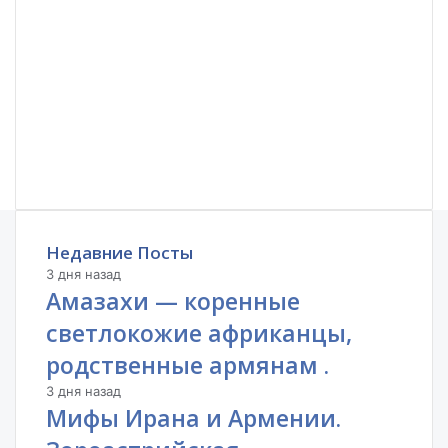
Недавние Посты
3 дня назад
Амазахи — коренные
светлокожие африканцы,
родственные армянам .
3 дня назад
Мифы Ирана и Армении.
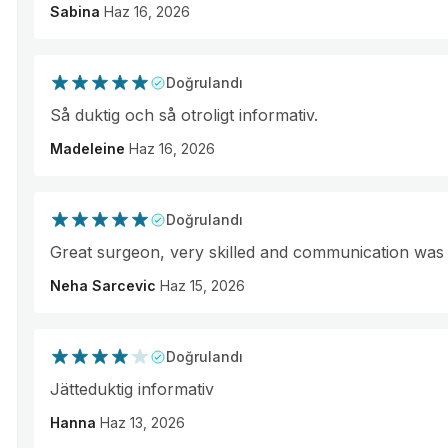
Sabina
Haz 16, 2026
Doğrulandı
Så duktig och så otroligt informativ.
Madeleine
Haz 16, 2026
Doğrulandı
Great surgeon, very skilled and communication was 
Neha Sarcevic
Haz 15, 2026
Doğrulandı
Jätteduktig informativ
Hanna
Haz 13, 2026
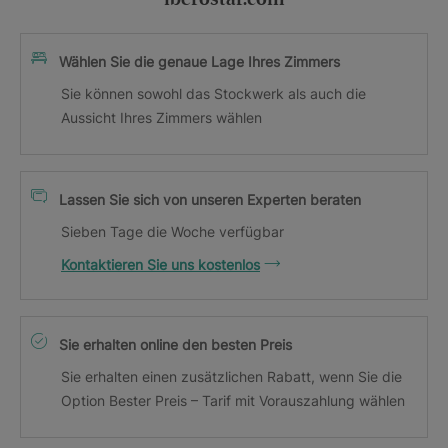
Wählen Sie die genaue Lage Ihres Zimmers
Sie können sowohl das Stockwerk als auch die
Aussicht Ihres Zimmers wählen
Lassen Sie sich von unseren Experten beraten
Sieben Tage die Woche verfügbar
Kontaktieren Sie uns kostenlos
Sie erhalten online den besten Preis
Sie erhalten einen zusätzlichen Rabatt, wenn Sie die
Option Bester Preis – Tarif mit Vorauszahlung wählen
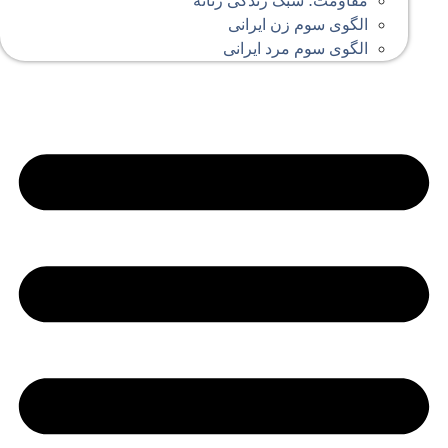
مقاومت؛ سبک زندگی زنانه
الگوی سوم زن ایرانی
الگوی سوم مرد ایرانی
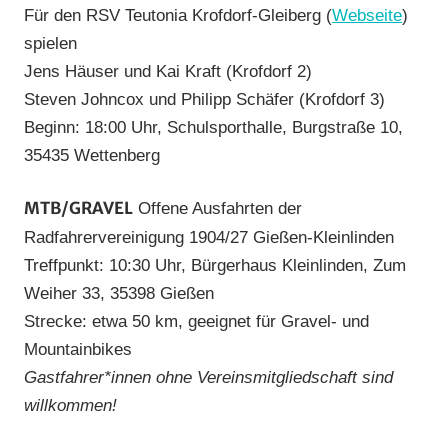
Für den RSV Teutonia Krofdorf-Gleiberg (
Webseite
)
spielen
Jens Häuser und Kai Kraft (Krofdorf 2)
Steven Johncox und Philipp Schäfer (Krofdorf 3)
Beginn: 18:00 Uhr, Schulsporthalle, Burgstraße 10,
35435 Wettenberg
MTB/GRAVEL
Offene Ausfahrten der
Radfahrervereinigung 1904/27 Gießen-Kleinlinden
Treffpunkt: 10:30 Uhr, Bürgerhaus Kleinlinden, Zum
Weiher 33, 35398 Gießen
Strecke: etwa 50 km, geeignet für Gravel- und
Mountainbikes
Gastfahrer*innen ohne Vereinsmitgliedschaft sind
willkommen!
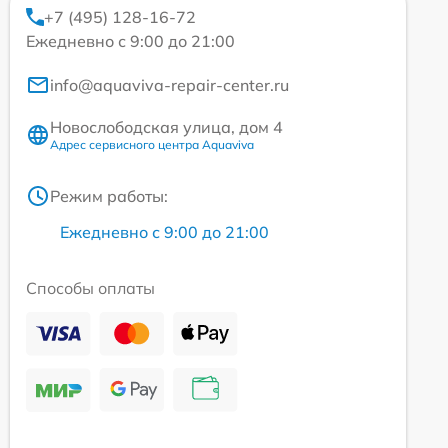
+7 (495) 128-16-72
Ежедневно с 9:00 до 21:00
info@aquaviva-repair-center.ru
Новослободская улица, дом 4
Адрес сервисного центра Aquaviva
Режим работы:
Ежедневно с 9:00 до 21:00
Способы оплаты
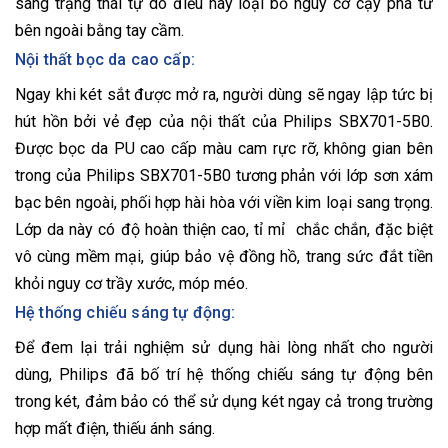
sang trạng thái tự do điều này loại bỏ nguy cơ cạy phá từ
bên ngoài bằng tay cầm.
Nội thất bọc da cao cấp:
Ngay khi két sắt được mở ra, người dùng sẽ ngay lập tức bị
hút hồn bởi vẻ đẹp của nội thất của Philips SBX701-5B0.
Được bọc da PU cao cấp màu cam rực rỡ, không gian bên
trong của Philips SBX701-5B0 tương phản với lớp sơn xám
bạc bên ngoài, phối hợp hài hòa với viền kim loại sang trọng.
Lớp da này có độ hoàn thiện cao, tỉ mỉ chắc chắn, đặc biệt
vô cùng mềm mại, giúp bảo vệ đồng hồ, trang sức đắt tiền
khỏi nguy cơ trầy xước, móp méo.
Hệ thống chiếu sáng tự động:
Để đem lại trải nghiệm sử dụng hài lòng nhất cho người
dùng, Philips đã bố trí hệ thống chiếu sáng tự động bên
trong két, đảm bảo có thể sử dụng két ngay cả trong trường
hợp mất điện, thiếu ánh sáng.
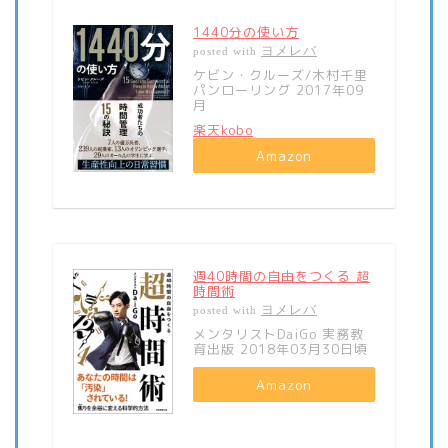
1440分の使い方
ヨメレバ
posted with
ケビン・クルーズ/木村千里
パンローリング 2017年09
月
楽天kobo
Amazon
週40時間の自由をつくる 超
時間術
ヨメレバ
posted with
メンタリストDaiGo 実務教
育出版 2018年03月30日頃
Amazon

Task to carry out: Start with the line with "Mountainbikes" in the listing above and stop after the line with "Lớp da này có". Write out exactly the lines in that stretch and no others, without pictures.

Response below:
Mountainbikes
Gastfahrer*innen ohne Vereinsmitgliedschaft sind
willkommen!
+7 (495) 128-16-72
Ежедневно с 9:00 до 21:00
info@aquaviva-repair-center.ru
Новослободская улица, дом 4
Адрес сервисного центра Aquaviva
Режим работы:
Ежедневно с 9:00 до 21:00
Способы оплаты
sang trạng thái tự do điều này loại bỏ nguy cơ cạy phá từ
bên ngoài bằng tay cầm.
Nội thất bọc da cao cấp:
Ngay khi két sắt được mở ra, người dùng sẽ ngay lập tức bị
hút hồn bởi vẻ đẹp của nội thất của Philips SBX701-5B0.
Được bọc da PU cao cấp màu cam rực rỡ, không gian bên
trong của Philips SBX701-5B0 tương phản với lớp sơn xám
bạc bên ngoài, phối hợp hài hòa với viền kim loại sang trọng.
Lớp da này có độ hoàn thiện cao, tỉ mỉ chắc chắn, đặc biệt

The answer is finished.